Schon mehrmals ist der Landkreis Cuxhaven in der Vergangenheit durch sein besonders hartes Vorgehen gegen Flüchtlinge aufgefallen – so beispielsweise durch unangekündigte Abschiebungen im Morgengrauen. Deshalb vermutet Kai Weber, der Sprecher des niedersächsischen Flüchtlingsrats, der AK Asyl sei dem Landkreis zu unbequem: „Die Verwaltung ärgert sich über den AK Asyl, weil er den Behörden ab und zu auf die Füße tritt“, so Weber. Mit ihrer kritischen Haltung gegenüber der kommunalen Flüchtlingspolitik sei die Initiative dem Kreisrat ein Dorn im Auge, und so versuche er eben, den Arbeitskreis totzuschweigen. „Kleinkariert“, nennt Weber das Verhalten des Kreisrats.
Als ehrenamtlicher Arbeitskreis unterstützt der AK Asyl Geflüchtete im Landkreis Cuxhaven seit 1985.

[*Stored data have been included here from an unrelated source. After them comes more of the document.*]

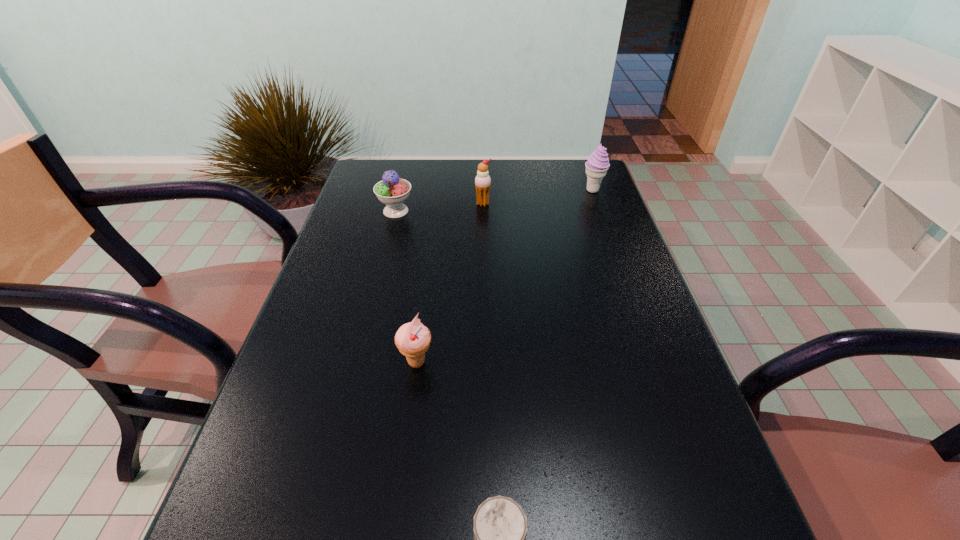 In order to click on object that is the fourth closest to the third icecream from left to right in this screenshot , I will do `click(500, 526)`.

Identify which object is the closest to the second icecream from right to left. Please provide its 2D coordinates. Your answer should be formatted as a tuple, i.e. [(x, y)], where the tuple contains the x and y coordinates of a point satisfying the conditions above.

[(392, 191)]

Choose which icecream is the nearest neighbor to the second icecream from right to left. Please provide its 2D coordinates. Your answer should be formatted as a tuple, i.e. [(x, y)], where the tuple contains the x and y coordinates of a point satisfying the conditions above.

[(392, 191)]

Identify which icecream is located as the second nearest to the shortest object. Please provide its 2D coordinates. Your answer should be formatted as a tuple, i.e. [(x, y)], where the tuple contains the x and y coordinates of a point satisfying the conditions above.

[(392, 191)]

You are a GUI agent. You are given a task and a screenshot of the screen. Output one action in this format:
    pyautogui.click(x=<x>, y=<y>)
    Task: Click on the free space that satisfies the following two spatial constraints: 1. on the front side of the second object from left to right; 2. on the left side of the leftmost icecream
    The width and height of the screenshot is (960, 540).
    Given the screenshot: What is the action you would take?
    pyautogui.click(x=357, y=362)

The height and width of the screenshot is (540, 960). Identify the location of vacant space that satisfies the following two spatial constraints: 1. on the front side of the fourth farthest object; 2. on the right side of the leftmost object. (357, 362).

Locate an element on the screen. This screenshot has width=960, height=540. blank area in the image that satisfies the following two spatial constraints: 1. on the back side of the farthest object; 2. on the left side of the leftmost object is located at coordinates (401, 191). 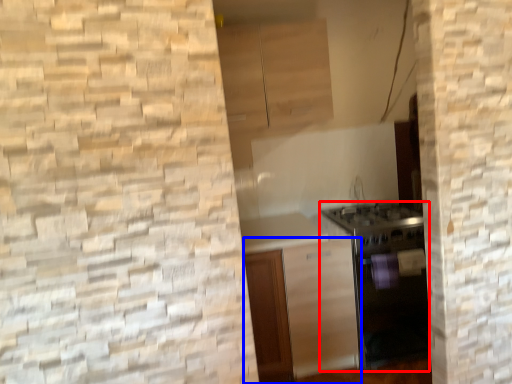 Question: Which point is further to the camera, oven (highlighted by a red box) or cabinetry (highlighted by a blue box)?

Choices:
 (A) oven
 (B) cabinetry

Answer: (A) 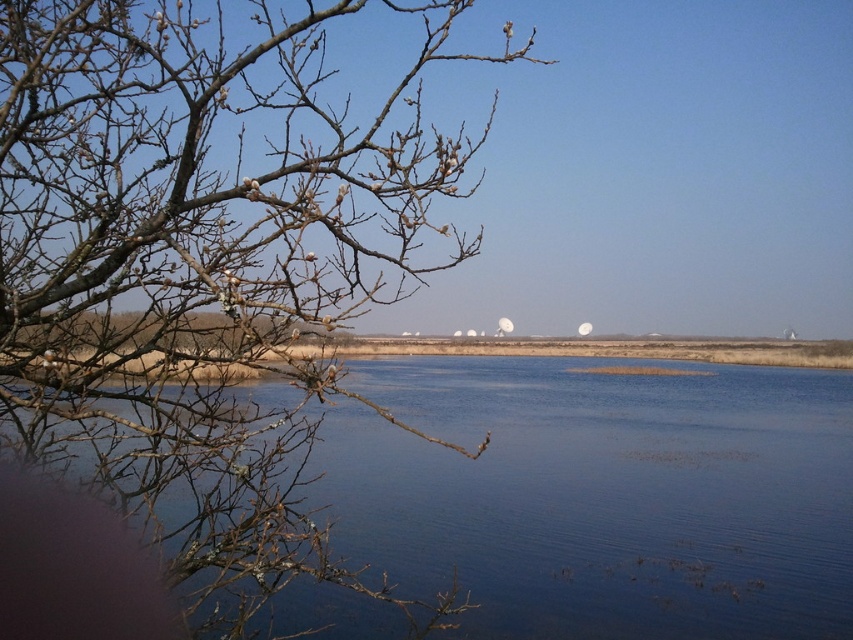 Who is positioned more to the right, bare branches at left or blue water at center?

From the viewer's perspective, blue water at center appears more on the right side.

Between bare branches at left and blue water at center, which one is positioned higher?

blue water at center is higher up.

In the scene shown: Measure the distance between bare branches at left and camera.

bare branches at left and camera are 5.34 meters apart.

Locate an element on the screen. bare branches at left is located at coordinates (199, 260).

Mitbegründet hat er den niedersächsischen Flüchtlingsrat.
Er bietet Geflüchteten Beratung im Umgang mit Behörden oder bei der Durchsetzung ihrer rechtlichen Ansprüche gegenüber dem Staat und begleitet sie zu Ämtern.
Er schreibt Petitionen an den Landtag oder den Bundesrat und hält Mahnwachen.
Er veranstaltet jeden Donnerstag ein offenes Treffen.
Der Flüchtlingsrat gibt außerdem an, Kreisrat Ottens habe in einer Begründung gegenüber dem Gericht geschrieben, anders als etwa die christliche Flüchtlingshilfe betreibe der AK Asyl „politische Arbeit“ und sei damit „nicht neutral“.
Ob das als Argument zählt, darüber wird Anfang Juni das Gericht entscheiden. Gisela Penteker, Mitglied vom AK Asyl und im Vorstand des niedersächsischen Flüchtlingsrats, bezeichnet die Argumentation jedenfalls als „sehr schwierig“. In seiner Art, politisch zu arbeiten, unterscheide sich der Arbeitskreis schließlich nicht wesentlich von anderen Flüchtlingsinitiativen.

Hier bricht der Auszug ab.